Introduction to Sending Secure Data

❗️
Important
Changes to the keys used for sending secure data need to be made in both UAT and Production environments.

Thredd enables customers to be able to send secure data to a cardholder. This is available to customers with or without PCI DSS compliance.

🚧
Important
Thredd does not authenticate the device or the identity of the device holder. We strongly recommend that you implement policy-based controls to identify cardholders.

Two keys will be provided by Thredd during onboarding. You must convert them to byte arrays to use the encrypted data endpoint.

A RSA-4096 public key used as a wrap key for encrypting the request.
A RSA-4096 public key used as a sign key to verify the response of the request.

Thredd Public Keys

The below section contains the public keys required to use the Get Card Data endpoint.

The following keys are for your UAT environment.

The following keys are for your Production environment.
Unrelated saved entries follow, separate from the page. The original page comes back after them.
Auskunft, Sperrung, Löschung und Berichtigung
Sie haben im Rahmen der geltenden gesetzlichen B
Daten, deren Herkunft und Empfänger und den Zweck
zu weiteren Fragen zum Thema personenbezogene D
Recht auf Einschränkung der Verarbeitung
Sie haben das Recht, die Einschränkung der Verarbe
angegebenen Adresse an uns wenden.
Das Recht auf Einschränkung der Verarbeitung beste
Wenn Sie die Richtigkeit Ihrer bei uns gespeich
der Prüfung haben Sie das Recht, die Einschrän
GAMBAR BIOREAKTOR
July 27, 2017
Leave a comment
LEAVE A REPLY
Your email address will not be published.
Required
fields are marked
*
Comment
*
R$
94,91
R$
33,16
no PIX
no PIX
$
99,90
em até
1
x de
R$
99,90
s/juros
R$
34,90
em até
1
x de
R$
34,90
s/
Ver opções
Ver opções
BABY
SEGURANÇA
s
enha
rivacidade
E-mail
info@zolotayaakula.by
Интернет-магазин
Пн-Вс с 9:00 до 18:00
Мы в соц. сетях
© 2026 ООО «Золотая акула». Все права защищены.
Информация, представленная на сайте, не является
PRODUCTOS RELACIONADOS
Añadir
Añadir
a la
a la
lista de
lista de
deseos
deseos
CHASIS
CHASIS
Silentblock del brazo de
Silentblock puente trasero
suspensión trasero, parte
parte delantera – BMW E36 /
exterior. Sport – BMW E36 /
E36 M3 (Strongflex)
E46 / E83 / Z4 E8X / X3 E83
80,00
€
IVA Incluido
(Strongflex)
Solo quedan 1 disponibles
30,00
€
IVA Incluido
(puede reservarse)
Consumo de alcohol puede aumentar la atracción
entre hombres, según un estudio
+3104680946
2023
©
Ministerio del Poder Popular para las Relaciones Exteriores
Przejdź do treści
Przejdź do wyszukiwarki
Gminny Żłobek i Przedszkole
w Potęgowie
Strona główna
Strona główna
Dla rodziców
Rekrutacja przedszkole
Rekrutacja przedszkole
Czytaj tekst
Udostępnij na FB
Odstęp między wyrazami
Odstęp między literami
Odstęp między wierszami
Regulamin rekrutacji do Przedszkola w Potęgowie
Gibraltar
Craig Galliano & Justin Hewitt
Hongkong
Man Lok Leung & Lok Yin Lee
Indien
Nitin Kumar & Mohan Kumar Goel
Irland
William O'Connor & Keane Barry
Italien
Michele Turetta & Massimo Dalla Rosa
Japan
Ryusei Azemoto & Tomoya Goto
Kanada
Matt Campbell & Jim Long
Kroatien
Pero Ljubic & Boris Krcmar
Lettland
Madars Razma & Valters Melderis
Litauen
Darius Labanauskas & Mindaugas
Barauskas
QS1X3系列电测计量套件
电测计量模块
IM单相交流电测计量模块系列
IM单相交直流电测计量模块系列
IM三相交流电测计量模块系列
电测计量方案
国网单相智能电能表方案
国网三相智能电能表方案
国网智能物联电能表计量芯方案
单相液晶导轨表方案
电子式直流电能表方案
Set Up the Encryption Endpoint

To use the encryption endpoints, combine the Wrap RSA key with an encrypted AES key. The AES key must first be created, then encrypted.

The following diagram describes how to use the Sending Secure Data endpoint.

Creating an AES Key

When creating an AES key, ensure that the key:

Is uniquely generated for each request.
Has a length that is no smaller than 256 bits.
Is encrypted with your RSA-4096 wrap key, provided to you in Hex format by Thredd.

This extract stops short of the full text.